Deutsch and Heltzer indicate (p. 27) that the first word, brk, might be a singular or plural imperative (“Bless … !”). But brk cannot be a plural imperative, which would have been spelled brkw at this time, when final long vowels were indicated in spelling by vowel letters. This was in contrast to the much older system that was in effect, for example, at the time of the inscribed arrowheads discussed above. In that earlier orthography final vowels were not marked, so that there would have been no difference between the spelling of the imperative of brk, “bless,” in the singular (barek, spelled brk) and plural (bareku, also spelled brk).

There are other possible readings of the term brk.
At a BAS summer seminar, BAS member Gerta Cole of Toronto, Canada, suggested to me the interesting possibility of interpreting brk as “Baruch,” the name of the stonecutter.

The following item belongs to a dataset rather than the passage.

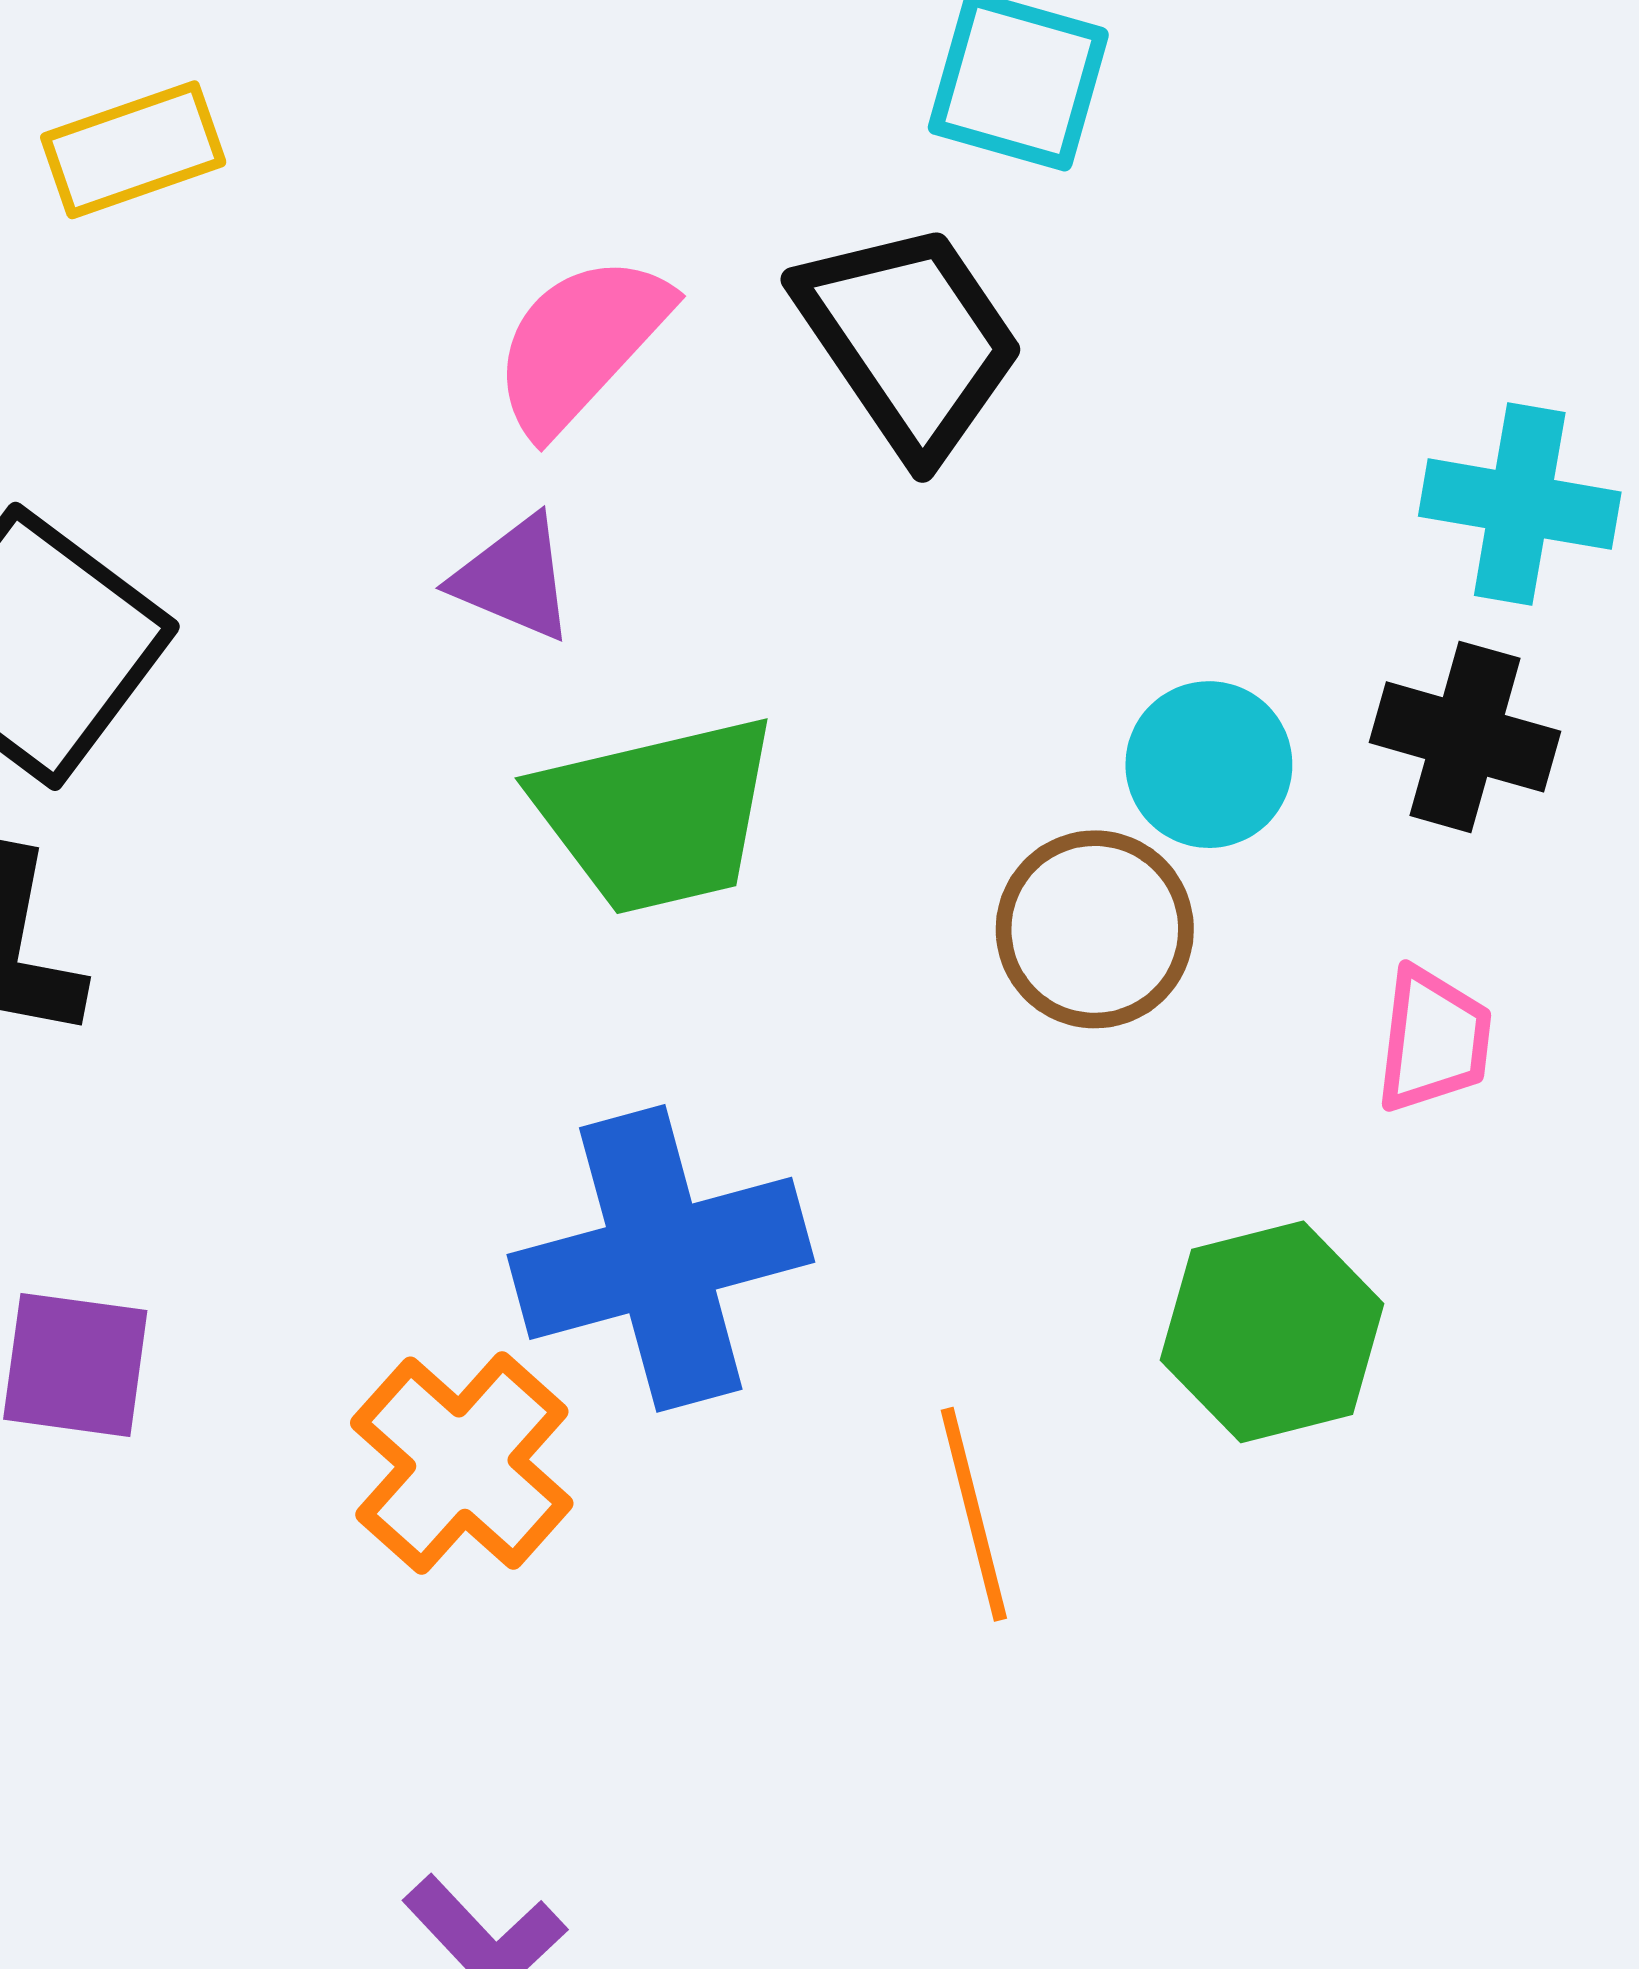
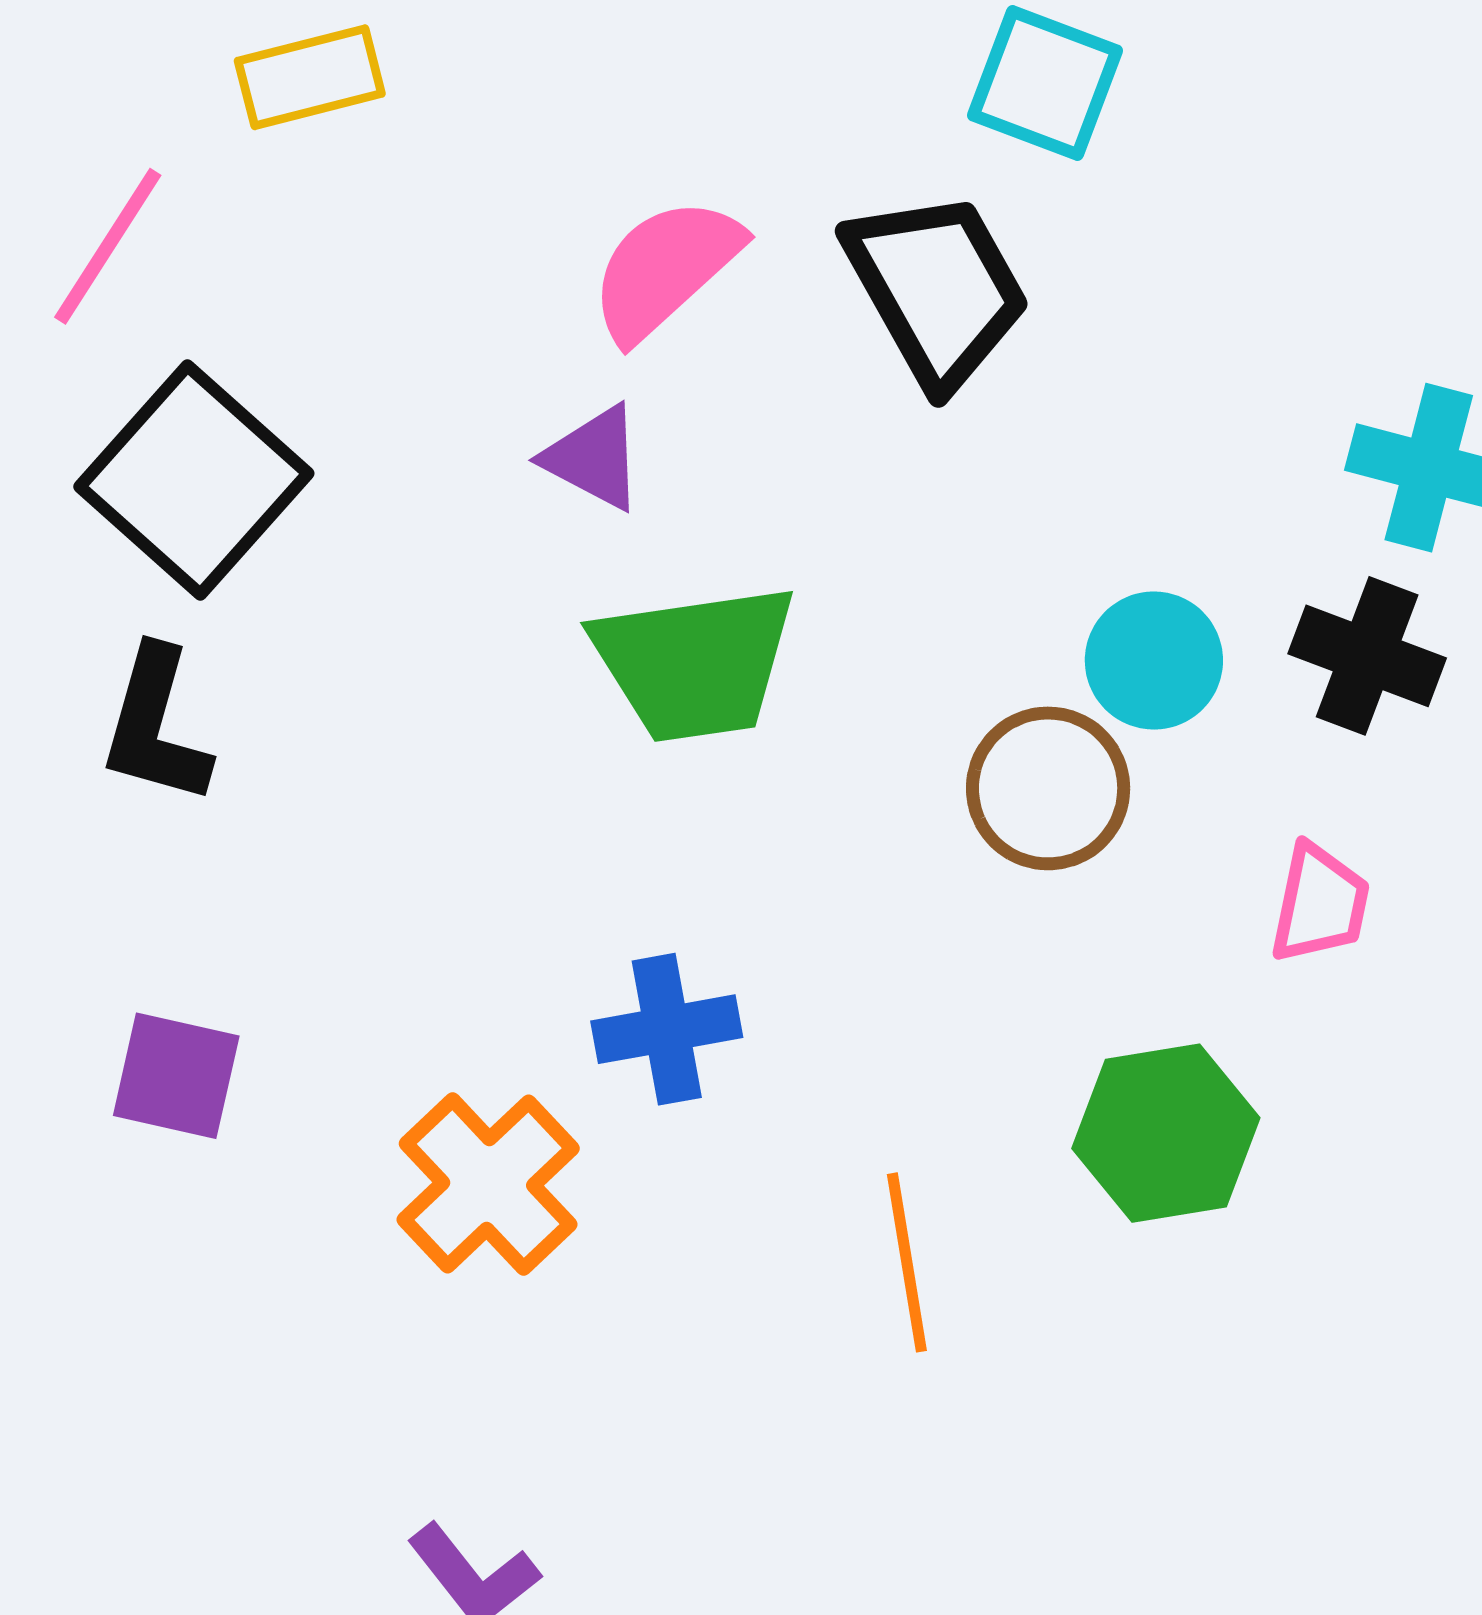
blue cross: (661, 1258) -> (667, 1029), size x0.6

Deutsch and Heltzer say that the second word, hsbk, might be singular (“your stonecutter”) or plural (“your stonecutters”), but in the language of Judah at this time the plural, which they prefer, would have been hsbyk. This is because diphthongs remained uncontracted in all positions in pre-exilic Judahite Hebrew. In other words, the plural ending with the suffix would have remained -aykca, and the word would have been written hsbyk in the inscription. If the plural ending with the suffix had contracted to, –êkaµ, as in Biblical Hebrew, it would have been written hsbk, as it is in this inscription. But we know that the contraction had not taken place, so that hsbk can only be singular, “your stonecutter.” The first word in the second line cannot mean “will rest” (plural) for the reason already cited: It is spelled ysûkb and must be singular (“he will rest” or “he will lay to rest”), since the plural would have been spelled ysûkbw at this time. It follows from this that the unambiguously plural noun rendered by Deutsch and Heltzer as “the elders” (zqnm) cannot be the subject of the singular verb ysûkb.